# Assignment 2: Linear Models and Validation Metrics (30 marks total)
### Due: October 10 at 11:59pm

### Name: 

### In this assignment, you will need to write code that uses linear models to perform classification and regression tasks. You will also be asked to describe the process by which you came up with the code. More details can be found below. Please cite any websites or AI tools that you used to help you with this assignment.

## Part 1: Classification (14.5 marks total)

You have been asked to develop code that can help the user determine if the email they have received is spam or not. Following the machine learning workflow described in class, write the relevant code in each of the steps below:

### Step 0: Import Libraries

In [1]:
import numpy as np
import pandas as pd

### Step 1: Data Input (1 mark)

The data used for this task can be downloaded using the yellowbrick library: 
https://www.scikit-yb.org/en/latest/api/datasets/spam.html

Use the yellowbrick function `load_spam()` to load the spam dataset into the feature matrix `X` and target vector `y`.

Print the size and type of `X` and `y`.

In [2]:
# TO DO: Import spam dataset from yellowbrick library
# TO DO: Print size and type of X and y
from yellowbrick.datasets import load_spam
X, y = load_spam()

# TO DO: Print size and type of X and y
print(f"Size of X: {X.size} and y: {y.size}\nType of X: {type(X)}\nType of y: {type(y)}")

Size of X: 262200 and y: 4600
Type of X: <class 'pandas.core.frame.DataFrame'>
Type of y: <class 'pandas.core.series.Series'>


### Step 2: Data Processing (1.5 marks)

Check to see if there are any missing values in the dataset. If necessary, select an appropriate method to fill-in the missing values.

In [3]:
# TO DO: Check if there are any missing values and fill them in if necessary
if X.isna().sum().sum():
    print("X contains nan values")
    X.fillna(0, inplace=True) # this step was not neccesary but I added it to practice
    
if(y.isna().any()):
    print("y contains nan values")

For this task, we want to test if the linear model would still work if we used less data. Use the `train_test_split` function from sklearn to create a new feature matrix named `X_small` and a new target vector named `y_small` that contain **5%** of the data.

In [4]:
# TO DO: Create X_small and y_small 
from sklearn.model_selection import train_test_split

# 95% of the data is ignored and only 5% is kept 
X_small, _, y_small, _ = train_test_split(X, y, test_size=0.95, random_state=0) 

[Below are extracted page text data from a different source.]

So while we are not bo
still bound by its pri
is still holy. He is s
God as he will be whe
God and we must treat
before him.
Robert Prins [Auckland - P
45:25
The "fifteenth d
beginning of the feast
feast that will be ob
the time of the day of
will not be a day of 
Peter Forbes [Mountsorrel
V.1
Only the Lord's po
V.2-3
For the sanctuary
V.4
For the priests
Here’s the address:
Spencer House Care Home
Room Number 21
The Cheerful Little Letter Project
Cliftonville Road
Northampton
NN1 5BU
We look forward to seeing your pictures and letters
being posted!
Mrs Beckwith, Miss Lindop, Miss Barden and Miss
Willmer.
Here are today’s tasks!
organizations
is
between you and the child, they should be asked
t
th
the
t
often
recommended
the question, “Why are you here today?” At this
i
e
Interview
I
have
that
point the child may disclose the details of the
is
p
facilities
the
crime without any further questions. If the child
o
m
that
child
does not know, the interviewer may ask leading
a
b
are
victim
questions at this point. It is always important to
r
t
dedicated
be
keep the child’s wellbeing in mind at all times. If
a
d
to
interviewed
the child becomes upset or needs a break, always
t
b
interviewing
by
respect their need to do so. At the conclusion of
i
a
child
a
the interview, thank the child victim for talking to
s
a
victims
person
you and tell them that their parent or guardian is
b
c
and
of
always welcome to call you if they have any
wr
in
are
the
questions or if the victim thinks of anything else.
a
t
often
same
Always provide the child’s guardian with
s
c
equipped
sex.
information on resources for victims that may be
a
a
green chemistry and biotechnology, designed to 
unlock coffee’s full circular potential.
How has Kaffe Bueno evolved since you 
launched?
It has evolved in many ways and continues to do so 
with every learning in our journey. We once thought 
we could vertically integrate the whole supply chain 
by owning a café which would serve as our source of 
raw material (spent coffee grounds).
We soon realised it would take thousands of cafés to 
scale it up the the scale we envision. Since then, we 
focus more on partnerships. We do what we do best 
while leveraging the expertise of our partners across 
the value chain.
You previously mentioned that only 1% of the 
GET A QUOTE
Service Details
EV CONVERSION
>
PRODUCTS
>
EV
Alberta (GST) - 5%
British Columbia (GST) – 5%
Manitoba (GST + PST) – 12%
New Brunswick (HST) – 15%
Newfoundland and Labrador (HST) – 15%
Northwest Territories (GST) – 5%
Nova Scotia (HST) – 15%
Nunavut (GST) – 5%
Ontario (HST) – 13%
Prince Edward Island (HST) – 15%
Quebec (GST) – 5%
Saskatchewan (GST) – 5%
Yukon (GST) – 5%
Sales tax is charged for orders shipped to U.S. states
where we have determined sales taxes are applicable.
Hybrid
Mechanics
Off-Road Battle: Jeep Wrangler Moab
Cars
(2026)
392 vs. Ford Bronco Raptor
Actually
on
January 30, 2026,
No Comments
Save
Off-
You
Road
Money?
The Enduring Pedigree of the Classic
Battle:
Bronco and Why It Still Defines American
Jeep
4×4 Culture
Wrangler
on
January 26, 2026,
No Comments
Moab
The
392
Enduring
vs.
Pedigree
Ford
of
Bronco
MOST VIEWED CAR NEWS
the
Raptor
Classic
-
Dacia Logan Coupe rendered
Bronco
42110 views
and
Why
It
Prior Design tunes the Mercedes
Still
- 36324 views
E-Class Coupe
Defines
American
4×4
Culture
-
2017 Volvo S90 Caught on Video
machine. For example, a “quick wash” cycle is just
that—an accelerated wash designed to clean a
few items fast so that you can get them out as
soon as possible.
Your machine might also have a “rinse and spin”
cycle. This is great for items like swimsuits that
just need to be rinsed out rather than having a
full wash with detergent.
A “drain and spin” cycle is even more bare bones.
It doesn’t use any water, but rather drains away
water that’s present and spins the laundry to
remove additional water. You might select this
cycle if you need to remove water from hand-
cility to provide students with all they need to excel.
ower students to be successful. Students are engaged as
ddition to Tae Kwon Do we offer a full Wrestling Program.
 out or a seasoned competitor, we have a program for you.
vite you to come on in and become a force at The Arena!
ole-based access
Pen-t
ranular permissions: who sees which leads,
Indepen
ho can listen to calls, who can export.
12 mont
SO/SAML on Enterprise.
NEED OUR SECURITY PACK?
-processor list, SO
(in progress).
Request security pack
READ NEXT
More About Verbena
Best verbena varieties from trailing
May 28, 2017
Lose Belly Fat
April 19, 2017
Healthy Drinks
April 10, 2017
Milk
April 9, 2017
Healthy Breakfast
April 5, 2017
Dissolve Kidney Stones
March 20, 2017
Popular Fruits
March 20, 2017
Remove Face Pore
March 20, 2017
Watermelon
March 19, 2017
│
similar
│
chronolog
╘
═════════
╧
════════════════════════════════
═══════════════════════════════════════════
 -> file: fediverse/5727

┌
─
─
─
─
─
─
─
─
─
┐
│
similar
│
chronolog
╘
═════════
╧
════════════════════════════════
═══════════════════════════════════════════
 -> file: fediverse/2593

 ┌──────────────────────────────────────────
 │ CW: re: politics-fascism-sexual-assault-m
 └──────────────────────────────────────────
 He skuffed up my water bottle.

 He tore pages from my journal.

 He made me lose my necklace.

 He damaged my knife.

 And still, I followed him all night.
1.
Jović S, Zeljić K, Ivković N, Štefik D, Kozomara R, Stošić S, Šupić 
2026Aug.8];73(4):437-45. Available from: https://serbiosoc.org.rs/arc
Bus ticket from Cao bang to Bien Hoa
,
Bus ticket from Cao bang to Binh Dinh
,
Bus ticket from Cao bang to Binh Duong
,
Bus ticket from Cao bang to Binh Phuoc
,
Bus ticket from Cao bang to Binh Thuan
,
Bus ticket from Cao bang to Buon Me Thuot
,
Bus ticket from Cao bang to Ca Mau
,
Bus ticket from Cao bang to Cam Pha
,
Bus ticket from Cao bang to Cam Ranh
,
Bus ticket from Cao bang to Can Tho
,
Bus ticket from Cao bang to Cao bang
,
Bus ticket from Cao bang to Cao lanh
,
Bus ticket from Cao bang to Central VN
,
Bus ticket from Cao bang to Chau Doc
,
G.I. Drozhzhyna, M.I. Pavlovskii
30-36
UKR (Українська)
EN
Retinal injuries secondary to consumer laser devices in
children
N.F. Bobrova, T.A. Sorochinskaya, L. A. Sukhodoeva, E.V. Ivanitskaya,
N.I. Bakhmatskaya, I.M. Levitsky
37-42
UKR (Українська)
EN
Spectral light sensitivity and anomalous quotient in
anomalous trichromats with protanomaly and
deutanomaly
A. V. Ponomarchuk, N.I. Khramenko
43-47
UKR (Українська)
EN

### Step 3: Implement Machine Learning Model

1. Import `LogisticRegression` from sklearn
2. Instantiate model `LogisticRegression(max_iter=2000)`.
3. Implement the machine learning model with three different datasets: 
    - `X` and `y`
    - Only first two columns of `X` and `y`
    - `X_small` and `y_small`

In [5]:
from sklearn.linear_model import LogisticRegression
import copy

logreg = LogisticRegression(max_iter=2000)
model = []

# Implementing X and y using the standard split (80% data for training and 20% for testing)
X_train, X_test, y_train, y_test = train_test_split(X, y, test_size=0.2, random_state=0)  
model.append(copy.deepcopy(logreg).fit(X_train, y_train)) 

# Implementing only first two colums of X and y
X_subset = X.iloc[:, :2]  # Selecting only the first two columns of X
X_subset_train, X_subset_test, y_subset_train, y_subset_test = train_test_split(X_subset, y, test_size=0.2, random_state=0)
model.append(copy.deepcopy(logreg).fit(X_subset_train, y_subset_train))

# Implementing X_small and y_small
X_small_train, X_small_test, y_small_train, y_small_test = train_test_split(X_small, y_small, test_size=0.2, random_state=0)
model.append(copy.deepcopy(logreg).fit(X_small, y_small))

### Step 4: Validate Model

Calculate the training and validation accuracy for the three different tests implemented in Step 3

In [6]:
from sklearn.metrics import accuracy_score

training_accuracy = []
validation_accuracy = []

# Validate model 1
y_train_pred = model[0].predict(X_train)
training_accuracy.append(accuracy_score(y_train, y_train_pred))
y_val_pred = model[0].predict(X_test)
validation_accuracy.append(accuracy_score(y_test, y_val_pred))

# Validate model 2
y_train_pred = model[1].predict(X_subset_train)
training_accuracy.append(accuracy_score(y_subset_train, y_train_pred))
y_val_pred = model[1].predict(X_subset_test)
validation_accuracy.append(accuracy_score(y_subset_test, y_val_pred))

# Validate model 3
y_train_pred = model[2].predict(X_small_train)
training_accuracy.append(accuracy_score(y_small_train, y_train_pred))
y_val_pred = model[2].predict(X_small_test)
validation_accuracy.append(accuracy_score(y_small_test, y_val_pred))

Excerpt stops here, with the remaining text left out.